[Instructions to follow]
Please output all of the entries exactly and omit any images they hold.

┌─ Given records

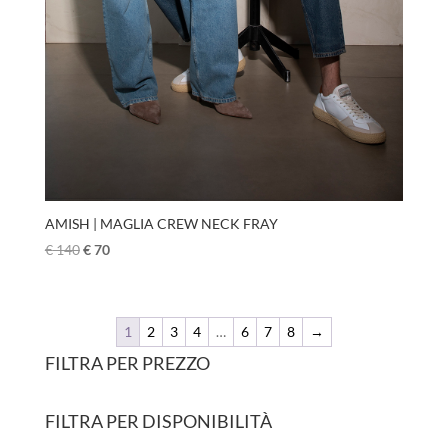
AMISH | MAGLIA CREW NECK FRAY
€
140
€
70
1
2
3
4
…
6
7
8
→
FILTRA PER PREZZO
FILTRA PER DISPONIBILITÀ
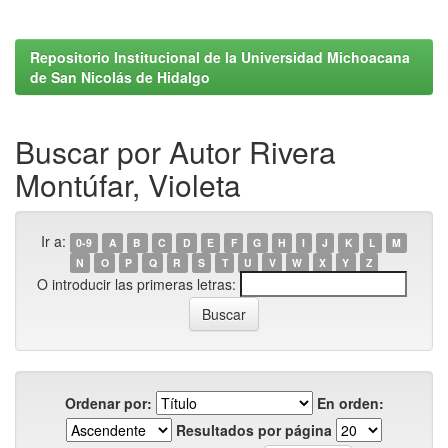
Repositorio Institucional de la Universidad Michoacana
de San Nicolás de Hidalgo
Buscar por Autor Rivera
Montúfar, Violeta
Ir a:
0-9
A
B
C
D
E
F
G
H
I
J
K
L
M
N
O
P
Q
R
S
T
U
V
W
X
Y
Z
O introducir las primeras letras:
Ordenar por:
En orden:
Resultados por página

└─

[Answer space]
AMISH | MAGLIA CREW NECK FRAY
€
140
€
70
1
2
3
4
…
6
7
8
→
FILTRA PER PREZZO
FILTRA PER DISPONIBILITÀ
Repositorio Institucional de la Universidad Michoacana
de San Nicolás de Hidalgo
Buscar por Autor Rivera
Montúfar, Violeta
Ir a:
0-9
A
B
C
D
E
F
G
H
I
J
K
L
M
N
O
P
Q
R
S
T
U
V
W
X
Y
Z
O introducir las primeras letras:
Ordenar por:
En orden:
Resultados por página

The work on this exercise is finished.